# screen image INVERTED, what do I do??



## Brother John (Jul 3, 2006)

My daughter was on the computer and while she was playing a game the entire screen inverted. I ran "Norton" and it did nothing. I've turned it off and on again, nothing. 
WHat do I do??
Thanks

Your Brother
John


----------



## HKphooey (Jul 3, 2006)

Is it inverted mirror image or upside down?

Alt + Ctrl + up or down or left or Right Key  (or up, down) will fix the problem on some computers. (XP version) 

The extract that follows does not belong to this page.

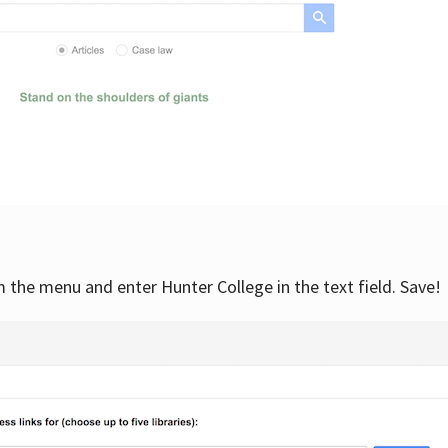
om the menu and enter Hunter College in the text field. Save!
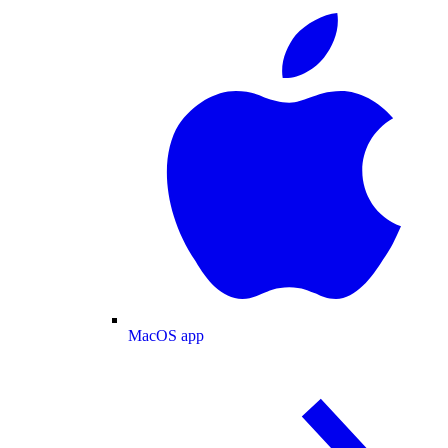
MacOS app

Or Check the properties file for your graphics card.  There may be an option for rotation, normal.

I


----------



## Kenpodoc (Jul 3, 2006)

HKphooey said:
			
		

> Is it inverted mirror image or upside down?
> 
> Alt + Ctrl + up or down or left or Right Key (or up, down) will fix the problem on some computers. (XP version)
> 
> ...


Wow, that's fun.

Jeff


----------



## Kreth (Jul 3, 2006)

Brother John said:
			
		

> My daughter was on the computer and while she was playing a game the entire screen inverted. I ran "Norton" and it did nothing. I've turned it off and on again, nothing.
> WHat do I do??


Rotate the monitor 180 degrees. Problem solved.




:uhyeah:


----------



## stickarts (Jul 3, 2006)

It can look that way if you have been drinking too much too!   (just kidding)


----------



## Grenadier (Jul 3, 2006)

A lot of times, the power supply built into the monitor can start to die, resulting in distorted, or yes, even inverted images in *some* resolutions.  Usually, 640x480 is the first one to go.


----------



## HKphooey (Jul 3, 2006)

Kenpodoc said:
			
		

> Wow, that's fun.
> 
> Jeff


 
We have fun with a people here at work when they go on vacation!    To make the joke even better and stumble the help desk, take the images they have for their desktop, inverted it, then save it (so it looks right side up when the rest of the system is upside down).


----------



## Andrew Green (Jul 3, 2006)

HKphooey said:
			
		

> Is it inverted mirror image or upside down?
> 
> Alt + Ctrl + up or down or left or Right Key  (or up, down) will fix the problem on some computers. (XP version)
> 
> ...



lol - yes, this is a fun trick to play on people at work 

Only works with certain graphics cards though.


----------



## Bigshadow (Jul 3, 2006)

Kreth said:
			
		

> Rotate the monitor 180 degrees. Problem solved.
> 
> :uhyeah:


Spoken like an experienced professional! :uhyeah:


----------



## Kreth (Jul 3, 2006)

Bigshadow said:
			
		

> Spoken like an experienced professional! :uhyeah:


Yeah, but *professional what* is the question... :lol:



Random trivia in honor of my 1985th post: 1985 - Martial Talk fixture Kreth graduates from West Bum**** HS with a Regents Diploma (Amateur Gynecology major).


----------



## evenflow1121 (Jul 3, 2006)

Wow man that was awesome I never knew you could do that 

ctrl+alt + the arrow keys, that was pretty cool.


----------



## evenflow1121 (Jul 3, 2006)

Andrew Green said:
			
		

> lol - yes, this is a fun trick to play on people at work
> 
> Only works with certain graphics cards though.


 

Yes and a certain person already comes to mind muahahahah


----------